Мы сидели на кухне — черно-белый кафель, белые шкафчики, черные накладки — и к тому времени, как солнце заглянуло в окно сквозь вянущий куст свинчатки с подрубленными корнями, прикончили по три бутылки. Не знаю, в чем дело, — пиво, или день такой случился, или то, как она сидела и слушала, — только я перед ней выложился. Рассказал о Джанни, своей второй жене, и как она меня задергала: что я ни сделаю, все было не так; и коснулся мельком того дня который меня перевернул. Это было на Гавайях, и тогда впервые понял, что мне хочется заниматься землей, копать и сеять, и устраивать клумбы, и налаживать поливку, и сажать деревья. Я стоял над кратером Халеакала, посреди земного рая, а там не было ничего, кроме потоков застывшей лавы — камни и только камни. Светало, и я не выспался, и мы с Джанни стояли на ветру, пара усталых туристов, глядящих сверху на эту пустыню, и я вдруг понял, чего хочу в жизни. Я хотел делать мир зеленым, только и всего. Вот так просто.

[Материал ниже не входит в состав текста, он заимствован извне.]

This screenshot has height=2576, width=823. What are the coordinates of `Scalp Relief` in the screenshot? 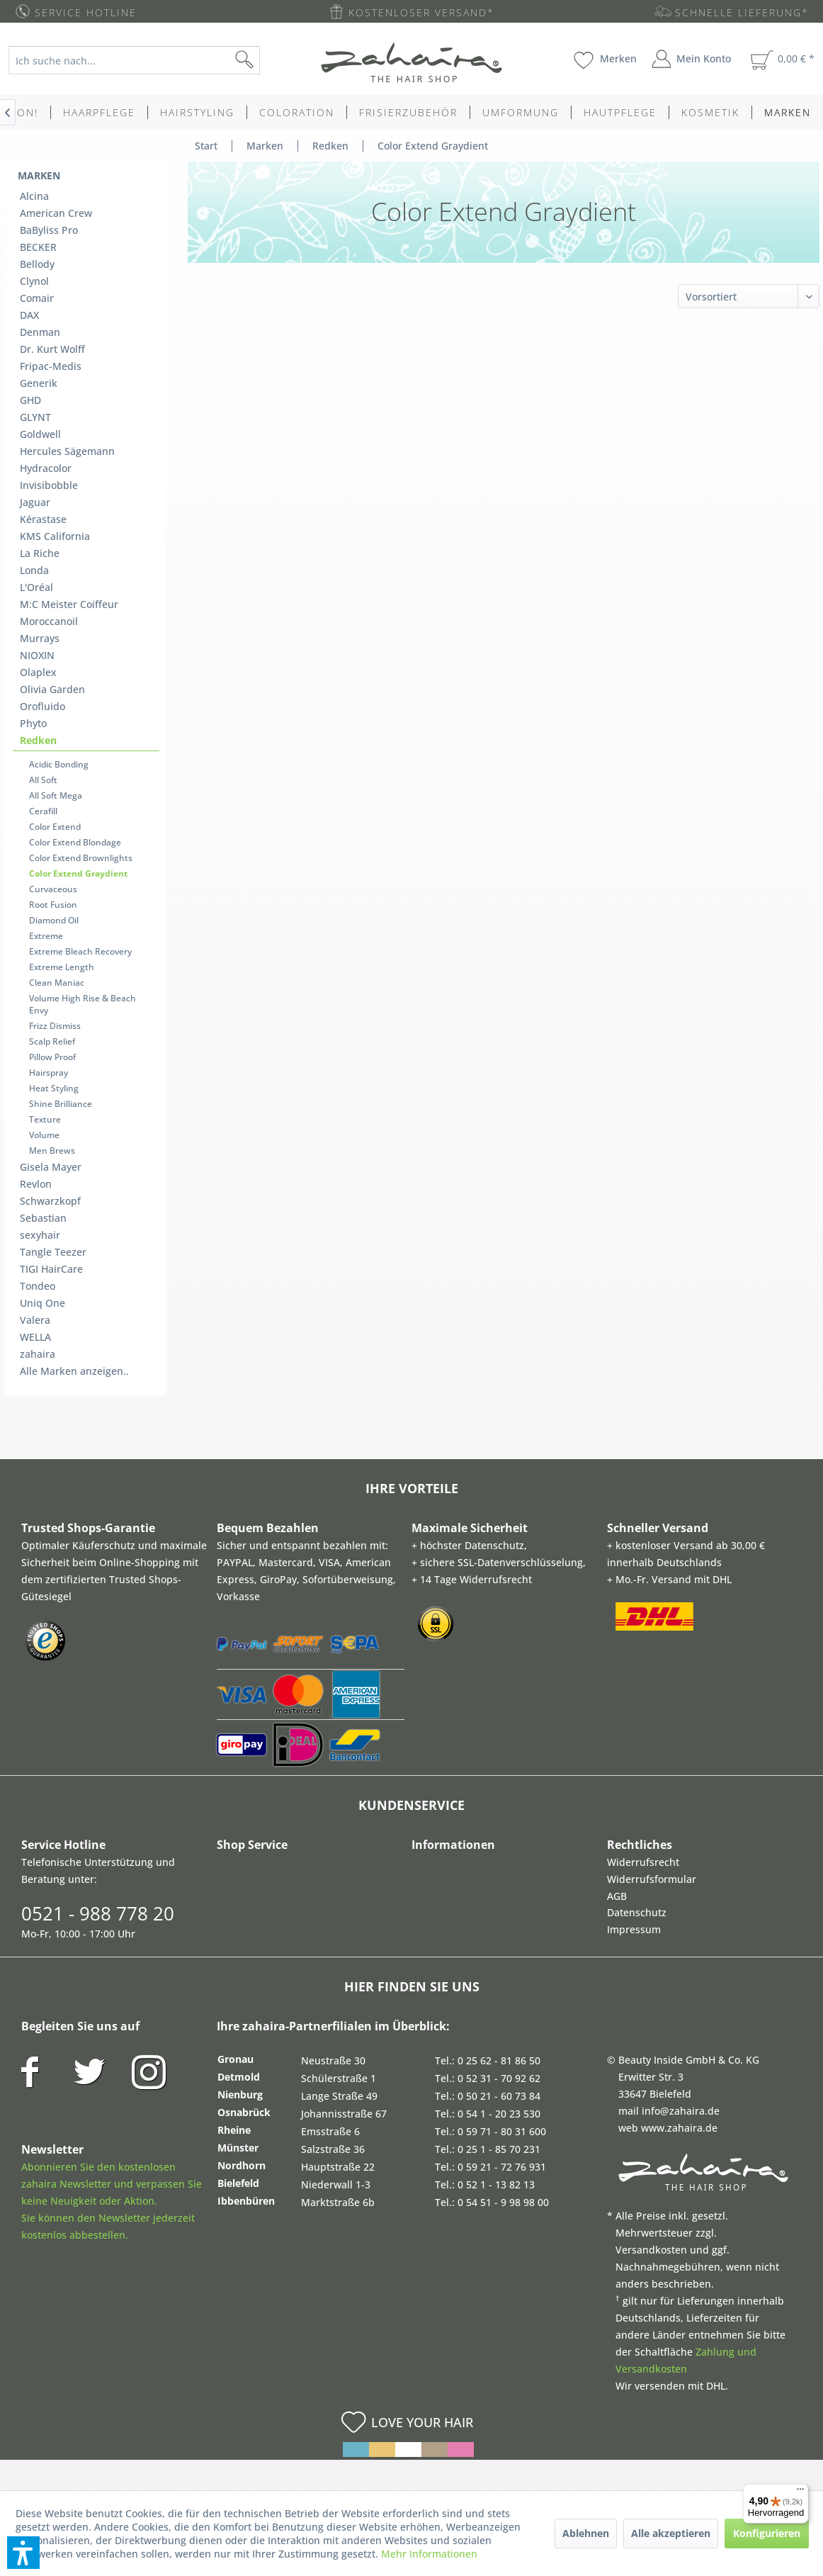 It's located at (52, 1041).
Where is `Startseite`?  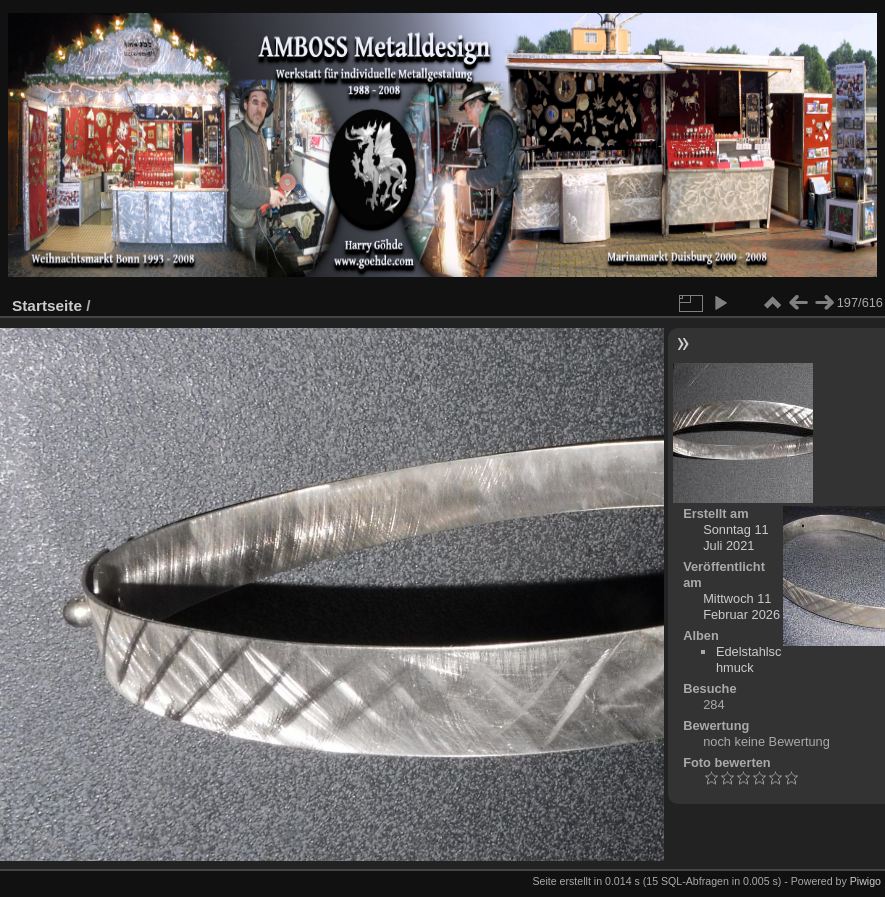 Startseite is located at coordinates (47, 305).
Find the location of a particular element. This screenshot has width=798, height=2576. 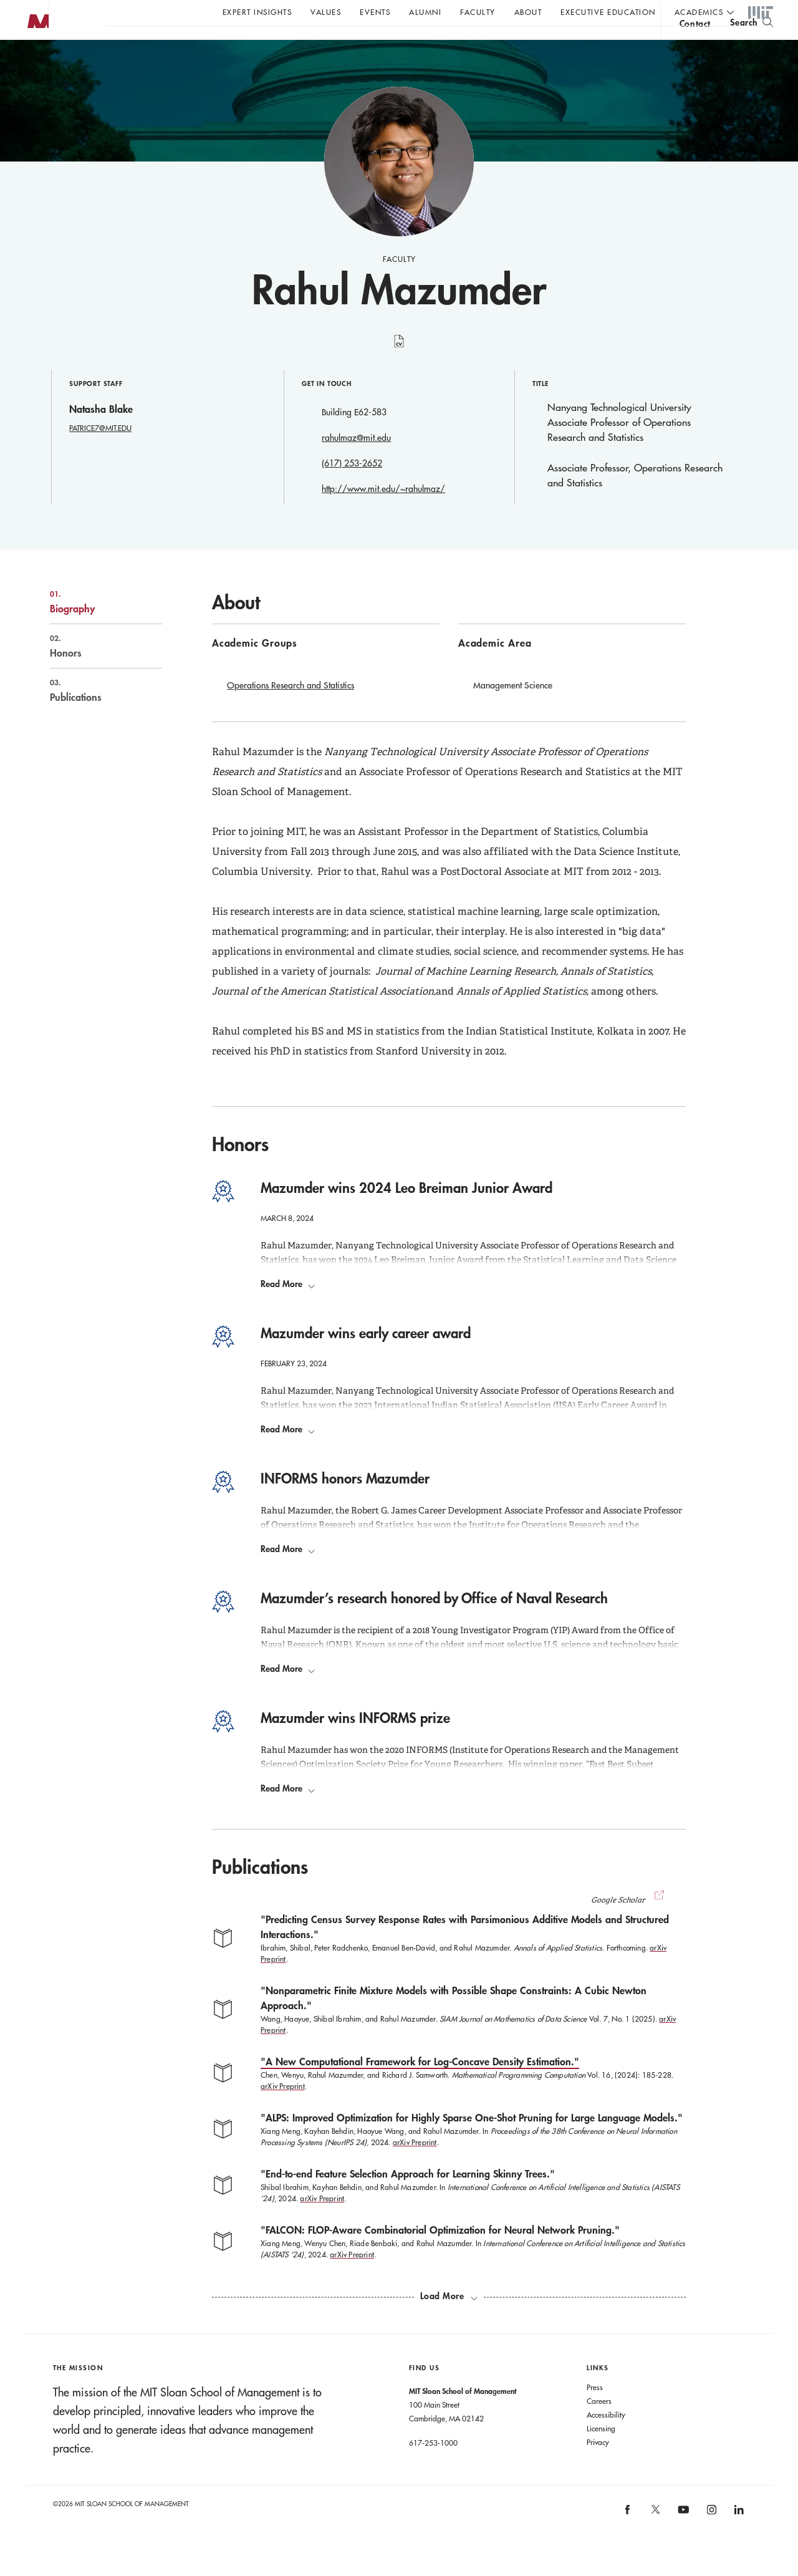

Катлина умела слушать, и мне нравилось, как она понемножку наклоняла стакан, когда пила, и глаза у нее блестели, а свободная ладонь лежала на крышке стола, словно мы были в море и нужно было придерживаться из-за качки. И она все откидывала волосы с лица, а потом наклонялась вперед, и они снова рассыпались, а когда я вспоминал что-нибудь горькое или болезненное — а практически все, что связано было с Джанин, относится к этой категории — у нее между бровей пролегала сочувственная морщинка, и она прищелкивала языком, словно что-то прилипло у нее к небу. После второй бутылки мы перешли к более общим темам: погода, сад, знакомые. Допивая третью, начали вспоминать своего учителя — хромого заику с мозгами наперекосяк, и всякие приключения тех времен, вроде того, как дождь лил не переставая почти неделю, и ручьи вышли из берегов, и оставили на обочине шоссе валуны величиной с «фольксваген».

Мне было хорошо, а ведь мне после развода чертовски редко бывало хорошо. Было радостно и спокойно. Кусты, решил я, подождут до утра — и деревья, и трава, и небо тоже. Хорошо было, для разнообразия, оставить вечер тянуться за окном, как резину, и ни о чем не беспокоиться. Я был пьян. Напился в три часа дня. И плевать. Мы как раз смеялись, вспоминая мистера Клеменса, учителя английского, который за два года ни разу не сменил костюма и галстука, зато слово «поэма» выговаривал как «пойма», и тут я поставил свой стакан и задал Катлине вопрос, который мне хотелось задать уже шесть месяцев, с тех пор как я в первый раз кинул свое объявление ей в почтовый ящик.

— Слушай, Катлин, — спросил я, еще на волне отзвуков веселого смеха, — ты только не обижайся, но что значит у вас черное и белое — это что, политическая акция? Стиль? Или что-то религиозное?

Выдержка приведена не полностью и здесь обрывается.